Nothing outside the range below should be printed. Output exactly the lines from the line with "ル ダブル サマーフォーマル 黒無地 チェスター" to the line with "außerdem eine einfache Diasho", both included.
··· Records provided
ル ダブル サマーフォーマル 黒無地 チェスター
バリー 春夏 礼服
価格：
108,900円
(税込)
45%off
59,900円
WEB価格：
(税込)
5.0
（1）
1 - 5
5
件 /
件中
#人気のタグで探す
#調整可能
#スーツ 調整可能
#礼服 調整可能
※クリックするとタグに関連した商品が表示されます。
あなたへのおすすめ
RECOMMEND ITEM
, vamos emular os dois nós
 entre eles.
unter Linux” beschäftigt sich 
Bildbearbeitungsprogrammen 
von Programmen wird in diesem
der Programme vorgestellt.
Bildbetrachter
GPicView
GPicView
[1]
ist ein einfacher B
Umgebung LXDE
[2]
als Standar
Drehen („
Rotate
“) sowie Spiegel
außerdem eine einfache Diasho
······
··· Records provided
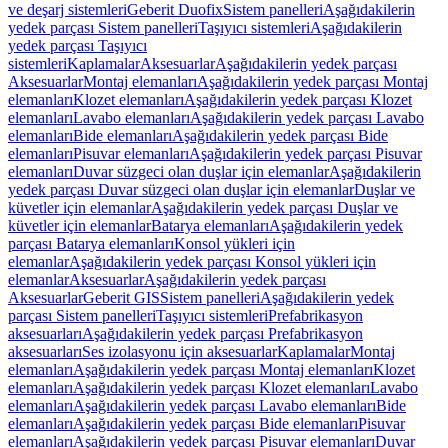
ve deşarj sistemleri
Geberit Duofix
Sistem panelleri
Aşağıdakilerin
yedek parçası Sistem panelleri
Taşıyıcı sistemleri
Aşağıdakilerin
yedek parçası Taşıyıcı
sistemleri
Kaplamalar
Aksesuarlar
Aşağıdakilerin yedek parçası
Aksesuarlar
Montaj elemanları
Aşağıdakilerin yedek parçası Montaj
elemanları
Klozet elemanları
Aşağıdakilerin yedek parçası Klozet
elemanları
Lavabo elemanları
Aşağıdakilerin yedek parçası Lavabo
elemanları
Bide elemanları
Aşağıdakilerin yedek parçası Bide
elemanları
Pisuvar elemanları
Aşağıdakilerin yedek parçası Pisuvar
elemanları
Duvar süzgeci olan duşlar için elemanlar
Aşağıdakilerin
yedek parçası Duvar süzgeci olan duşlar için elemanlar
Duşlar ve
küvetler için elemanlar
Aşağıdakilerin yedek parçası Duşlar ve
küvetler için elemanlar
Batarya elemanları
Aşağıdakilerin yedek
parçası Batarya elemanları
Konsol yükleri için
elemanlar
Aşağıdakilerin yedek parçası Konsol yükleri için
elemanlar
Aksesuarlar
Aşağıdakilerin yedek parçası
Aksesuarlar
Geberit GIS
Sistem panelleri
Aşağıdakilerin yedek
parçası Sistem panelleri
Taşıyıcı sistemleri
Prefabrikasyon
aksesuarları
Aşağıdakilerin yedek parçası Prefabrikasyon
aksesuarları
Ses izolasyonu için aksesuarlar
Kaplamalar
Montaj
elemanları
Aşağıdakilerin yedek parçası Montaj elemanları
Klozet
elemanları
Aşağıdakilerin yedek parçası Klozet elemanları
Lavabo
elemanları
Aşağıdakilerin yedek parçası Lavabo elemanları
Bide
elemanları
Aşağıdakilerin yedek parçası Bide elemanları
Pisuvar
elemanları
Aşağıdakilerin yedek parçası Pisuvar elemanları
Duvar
······
▸ Your response:
ル ダブル サマーフォーマル 黒無地 チェスター
バリー 春夏 礼服
価格：
108,900円
(税込)
45%off
59,900円
WEB価格：
(税込)
5.0
（1）
1 - 5
5
件 /
件中
#人気のタグで探す
#調整可能
#スーツ 調整可能
#礼服 調整可能
※クリックするとタグに関連した商品が表示されます。
あなたへのおすすめ
RECOMMEND ITEM
, vamos emular os dois nós
 entre eles.
unter Linux” beschäftigt sich 
Bildbearbeitungsprogrammen 
von Programmen wird in diesem
der Programme vorgestellt.
Bildbetrachter
GPicView
GPicView
[1]
ist ein einfacher B
Umgebung LXDE
[2]
als Standar
Drehen („
Rotate
“) sowie Spiegel
außerdem eine einfache Diasho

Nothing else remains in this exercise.